*** MATERIAL FOR THIS TASK

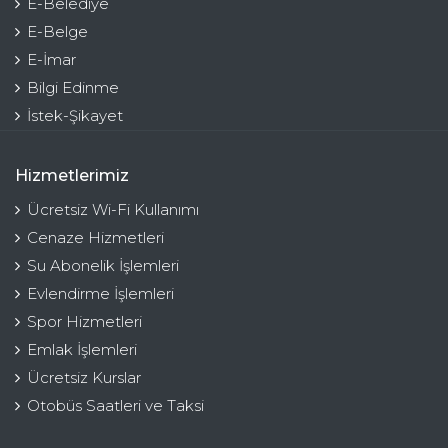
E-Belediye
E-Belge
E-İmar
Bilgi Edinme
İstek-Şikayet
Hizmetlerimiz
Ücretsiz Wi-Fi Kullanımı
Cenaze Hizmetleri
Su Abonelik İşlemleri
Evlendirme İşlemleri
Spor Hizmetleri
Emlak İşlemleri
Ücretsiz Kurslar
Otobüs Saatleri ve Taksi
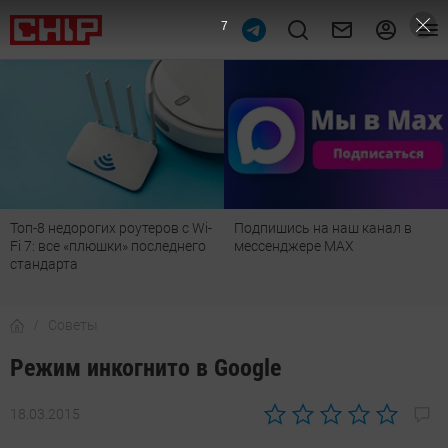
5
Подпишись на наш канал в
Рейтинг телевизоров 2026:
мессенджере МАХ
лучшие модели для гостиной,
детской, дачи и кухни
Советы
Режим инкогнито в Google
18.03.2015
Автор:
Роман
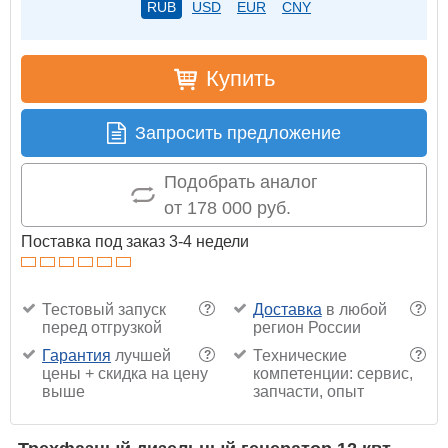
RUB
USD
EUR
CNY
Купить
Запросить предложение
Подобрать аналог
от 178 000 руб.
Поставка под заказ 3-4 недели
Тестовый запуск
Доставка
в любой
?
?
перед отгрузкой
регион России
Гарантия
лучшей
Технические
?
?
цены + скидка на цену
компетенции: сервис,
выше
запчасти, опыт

******
*** MATERIAL FOR THIS TASK

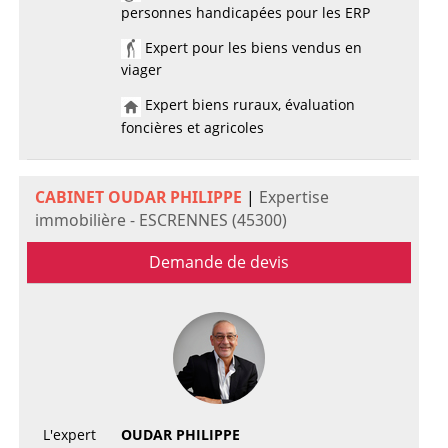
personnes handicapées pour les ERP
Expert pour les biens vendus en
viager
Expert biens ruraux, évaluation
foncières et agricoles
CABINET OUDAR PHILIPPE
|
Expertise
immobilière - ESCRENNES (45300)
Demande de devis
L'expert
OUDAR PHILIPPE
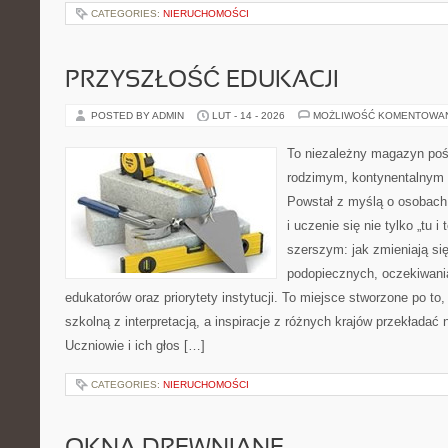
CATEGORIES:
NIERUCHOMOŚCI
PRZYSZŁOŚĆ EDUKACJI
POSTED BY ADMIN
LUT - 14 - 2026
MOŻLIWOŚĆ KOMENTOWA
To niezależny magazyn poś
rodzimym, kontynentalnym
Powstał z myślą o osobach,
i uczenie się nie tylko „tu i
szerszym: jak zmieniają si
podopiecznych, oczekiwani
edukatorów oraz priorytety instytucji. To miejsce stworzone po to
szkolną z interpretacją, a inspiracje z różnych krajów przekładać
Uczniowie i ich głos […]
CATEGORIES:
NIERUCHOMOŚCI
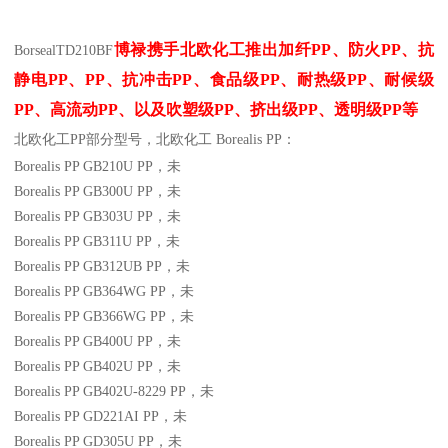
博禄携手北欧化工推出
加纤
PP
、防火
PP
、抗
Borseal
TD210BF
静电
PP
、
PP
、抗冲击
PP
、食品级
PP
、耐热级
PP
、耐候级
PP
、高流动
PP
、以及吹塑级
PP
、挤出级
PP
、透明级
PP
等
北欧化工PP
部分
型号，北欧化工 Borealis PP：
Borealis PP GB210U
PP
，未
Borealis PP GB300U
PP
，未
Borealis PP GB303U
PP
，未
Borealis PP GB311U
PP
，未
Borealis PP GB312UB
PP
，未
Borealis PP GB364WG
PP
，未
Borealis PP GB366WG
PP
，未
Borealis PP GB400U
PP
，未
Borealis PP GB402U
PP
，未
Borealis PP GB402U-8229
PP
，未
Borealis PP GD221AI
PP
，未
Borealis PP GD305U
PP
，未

******

#### TASK BRIEF:
Search the records for the word "PHILIPPE" and copy every line where it occurs.

#### EXPECTED ANSWER:
CABINET OUDAR PHILIPPE
OUDAR PHILIPPE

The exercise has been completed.